Merge lp:~wallyworld/python-jujuclient/retry-on-upgrade into lp:python-jujuclient

Proposed by Ian Booth on 2015-05-31
Status: Merged
Merged at revision: 59
Proposed branch: lp:~wallyworld/python-jujuclient/retry-on-upgrade
Merge into: lp:python-jujuclient
Diff against target: 101 lines (+47/-8)
2 files modified
jujuclient.py (+27/-7)
test_jujuclient.py (+20/-1)
To merge this branch: bzr merge lp:~wallyworld/python-jujuclient/retry-on-upgrade
Reviewer Review Type Date Requested Status
Adam Collard (community) Needs Fixing on 2015-06-01
Kapil Thangavelu 2015-05-31 Approve on 2015-06-01
John A Meinel (community) Approve on 2015-06-01
Review via email: mp+260658@code.launchpad.net

Commit Message

A small moment of time after a freshly bootstrapped Juju environment accepts connections, it may be in an upgrading state.

This branch changes the RPC calls so that if an "upgrade in progress" error is reported, then then RPC call is retried.
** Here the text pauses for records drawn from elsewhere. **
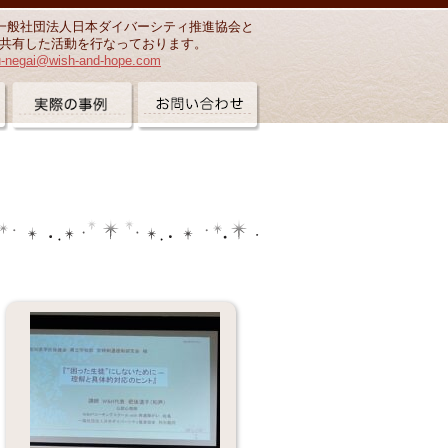
一般社団法人日本ダイバーシティ推進協会と
共有した活動を行なっております。
u-negai@wish-and-hope.com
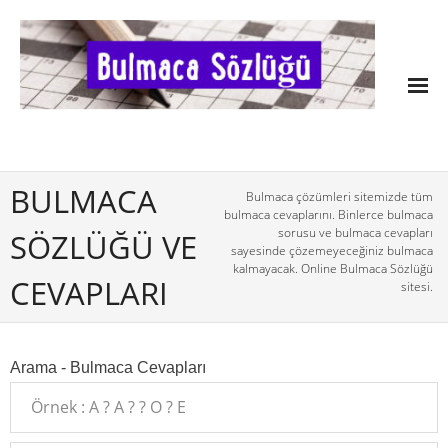
BULMACA
Bulmaca çözümleri sitemizde tüm
bulmaca cevaplarını. Binlerce bulmaca
sorusu ve bulmaca cevapları
SÖZLÜĞÜ VE
sayesinde çözemeyeceğiniz bulmaca
kalmayacak. Online Bulmaca Sözlüğü
CEVAPLARI
sitesi.
Arama - Bulmaca Cevapları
The retries occur every 1 second, up to a minute.

This change allows the deployer to be more robust to Juju upgrades, since it will now not simply error out.

Description of the Change

Fixes bug bug 146017

A small moment of time after a freshly bootstrapped Juju environment accepts connections, it may be in an upgrading state.

This branch changes the RPC calls so that if an "upgrade in progress" error is reported, then then RPC call is retried. The retries occur every 1 second, up to a minute.

This change allows the deployer to be more robust to Juju upgrades, since it will now not simply error out.

To post a comment you must log in.
60. By Ian Booth on 2015-06-01

Fix test

John A Meinel (jameinel) wrote :

Overall I think LGTM. I do have a couple comments.

John A Meinel (jameinel) :
review: Approve
61. By Ian Booth on 2015-06-01

Fix formatting

Kapil Thangavelu (hazmat) wrote :

i'd suggest UPPER CASING CONSTANTS, the block their being inserted into is full of instance variables where as these are not.

How long is the upgrade expected to last? On new systems 5-10s depending on machine, and extant envs o(n) size of env?

Kapil Thangavelu (hazmat) wrote :

lgtm

review: Approve
review: Needs Fixing
62. By Ian Booth on 2015-06-01

Remove stupid ++

63. By Ian Booth on 2015-06-01

Tweak while loop for rpc retries

Adam Collard (adam-collard) wrote :

I don't think the proposed change will fix the bug.

The error in the linked bug occurred when deployer tried to look at the status (called .get_stat()), which made a new watcher and (tried to) started it. That's when the error that Juju was upgrading occurred.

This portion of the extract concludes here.